Back when you were applying to undergraduate programs, you may have used college and university rankings to differentiate between “good” schools and less academically robust schools. As you ready yourself to apply to medical school, you may have noticed that med school programs are also ranked.
While some of the metrics used to determine med school rankings are similar to those used for undergraduate rankings — like the academic reputation of schools based on expert opinion — most med school graduates go on to residencies, meaning that the material outcomes of med schools are overwhelmingly similar. In light of this, delving deeper into how the rankings are determined and which components are most meaningful to you as a prospective med student can help you determine where to send your application or which school to attend.
If you are applying to med school, ask yourself these three questions when factoring medical school rankings into your admissions process:
— Which components of the med school rankings are most important for me?
— At what point in my med school application process should I think about rankings?
— Is there a downside to attending a med school with a lower ranking than another?
Which Components of the Med School Rankings Are Most Important for Me?
U.S. News & World Report shares its annual Best Medical Schools ranking criteria and methodology online. If you are thinking about using the rankings to inform any part of your application process or matriculation decision, be sure to review the components of the rankings before doing so.
Identify which components are most important to you. You might be most interested in total federal research funding, the percent of graduates practicing in primary care specialties or other parts of the ranking methodology.
Figuring out which parts are key for you before looking at the overall numerical rankings can help you more precisely define which med schools better fit your criteria. It can also help you avoid the error of defining a school’s worth solely by the overall rank number next to its name.
Keep in mind that U.S. News publishes two distinct rankings for the Best Medical Schools for Research and Best Medical Schools for Primary Care, based on various types of survey data. In addition, there are specialty rankings for fields like internal medicine, pediatrics and surgery, among others, which are based solely on ratings by medical school deans and senior faculty. And brand new this year, there are separate rankings that evaluate student diversity and graduate outcomes.
At What Point in My Med School Application Process Should I Think About Rankings?
The two points in time when looking at medical school rankings could be most helpful are when you are deciding which schools to apply to and when you are making your final decision on where to attend.
When deciding where to send your application, rankings may be helpful in selecting programs that best align with what you want. For example, if you are applying to M.D.-Ph.D. programs or if you want a wealth of research opportunities and funding, it makes sense to check out the research rankings for schools as well as the amount of total federal research funding they receive and the average amount of that funding per faculty member.

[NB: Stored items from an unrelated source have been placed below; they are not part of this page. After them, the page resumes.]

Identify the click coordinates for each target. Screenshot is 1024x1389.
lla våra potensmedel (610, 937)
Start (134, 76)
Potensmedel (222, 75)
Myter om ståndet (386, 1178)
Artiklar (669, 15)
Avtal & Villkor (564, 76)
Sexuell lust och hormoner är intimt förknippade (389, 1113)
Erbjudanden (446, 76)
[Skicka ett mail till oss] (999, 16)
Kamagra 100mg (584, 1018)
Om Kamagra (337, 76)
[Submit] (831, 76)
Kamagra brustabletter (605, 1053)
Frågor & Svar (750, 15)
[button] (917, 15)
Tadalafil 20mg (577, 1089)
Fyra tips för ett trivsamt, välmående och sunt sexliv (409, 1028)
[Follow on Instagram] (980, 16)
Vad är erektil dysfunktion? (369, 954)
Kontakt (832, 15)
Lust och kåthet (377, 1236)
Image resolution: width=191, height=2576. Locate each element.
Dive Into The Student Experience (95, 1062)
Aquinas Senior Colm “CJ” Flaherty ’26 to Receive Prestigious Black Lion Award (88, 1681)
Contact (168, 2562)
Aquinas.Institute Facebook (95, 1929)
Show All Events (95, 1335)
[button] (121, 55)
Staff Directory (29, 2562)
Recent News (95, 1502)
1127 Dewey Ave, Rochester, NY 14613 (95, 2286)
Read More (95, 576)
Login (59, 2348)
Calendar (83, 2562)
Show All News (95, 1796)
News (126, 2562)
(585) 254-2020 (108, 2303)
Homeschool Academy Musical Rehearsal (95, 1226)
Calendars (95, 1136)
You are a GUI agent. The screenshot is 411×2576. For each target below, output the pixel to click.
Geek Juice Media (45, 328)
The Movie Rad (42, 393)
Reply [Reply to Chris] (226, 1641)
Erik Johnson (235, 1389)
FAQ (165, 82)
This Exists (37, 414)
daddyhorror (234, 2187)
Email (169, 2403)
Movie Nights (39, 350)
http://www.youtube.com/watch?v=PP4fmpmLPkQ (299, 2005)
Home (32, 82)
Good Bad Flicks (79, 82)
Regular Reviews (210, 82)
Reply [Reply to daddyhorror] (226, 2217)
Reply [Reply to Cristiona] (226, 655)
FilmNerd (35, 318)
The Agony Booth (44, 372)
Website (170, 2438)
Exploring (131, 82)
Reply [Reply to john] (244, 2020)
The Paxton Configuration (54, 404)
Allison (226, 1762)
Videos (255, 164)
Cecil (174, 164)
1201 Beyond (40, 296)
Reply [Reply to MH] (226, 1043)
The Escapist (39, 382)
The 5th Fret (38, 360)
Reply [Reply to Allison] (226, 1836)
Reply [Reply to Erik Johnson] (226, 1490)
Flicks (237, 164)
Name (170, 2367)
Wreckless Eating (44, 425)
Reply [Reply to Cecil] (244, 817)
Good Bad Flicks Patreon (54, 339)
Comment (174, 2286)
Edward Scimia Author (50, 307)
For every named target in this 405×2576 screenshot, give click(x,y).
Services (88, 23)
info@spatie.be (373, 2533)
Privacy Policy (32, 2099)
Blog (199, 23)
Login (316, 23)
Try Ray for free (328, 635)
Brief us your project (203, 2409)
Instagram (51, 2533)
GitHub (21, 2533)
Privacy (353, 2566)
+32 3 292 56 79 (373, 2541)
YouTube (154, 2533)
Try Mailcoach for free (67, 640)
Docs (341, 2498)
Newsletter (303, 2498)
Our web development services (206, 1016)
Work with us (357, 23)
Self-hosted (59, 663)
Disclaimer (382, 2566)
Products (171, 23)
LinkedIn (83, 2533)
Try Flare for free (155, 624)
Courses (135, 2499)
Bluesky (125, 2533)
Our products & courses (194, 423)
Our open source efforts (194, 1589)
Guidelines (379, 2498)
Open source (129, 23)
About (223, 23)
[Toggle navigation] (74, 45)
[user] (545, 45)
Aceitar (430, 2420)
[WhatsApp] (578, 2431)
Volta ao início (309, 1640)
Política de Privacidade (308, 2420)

Conversely, if you are most interested in a primary care specialty, it makes sense to review the primary care rankings as you assemble your list of prospective schools.
Rankings can also be helpful as supplemental information when making a final decision on where you will attend med school. Again taking into account what you want in a program, you can use rankings to evaluate whether one program to which you have been accepted is stronger in a certain area than another.
This kind of evaluation requires delving more deeply into the criteria that go into determining a ranking. You may start with a school’s overall rank as a guide, but be sure to click through the information for the school itself to see which components of the program best suit your needs.
Is There a Downside to Attending a Med School With a Lower Ranking Than Another?
The short answer to this question is, “Not really.” U.S. News ranks only medical schools with accreditation from the Liaison Committee on Medical Education, known as the LCME, and the schools of osteopathic medicine accredited by the American Osteopathic Association — meaning that every ranked program has met the institutional and academic requirements for a program in medical education.
Every ranked program can help you on your path to becoming a doctor. While it is true that attending a highly ranked research institution increases your chances of matching into a residency in a selective field like dermatology or orthopedic surgery, it would be false to say that strong students from schools with lower rankings cannot match into these specialties.
If you are deciding between a higher-ranked school that may not fit you well and a lower-ranked school that fits you like a glove, you should consider going to the lower-ranked school. A strong student will be a strong student no matter where he or she goes, and four years is a long time to be in a place or program that does not feel right.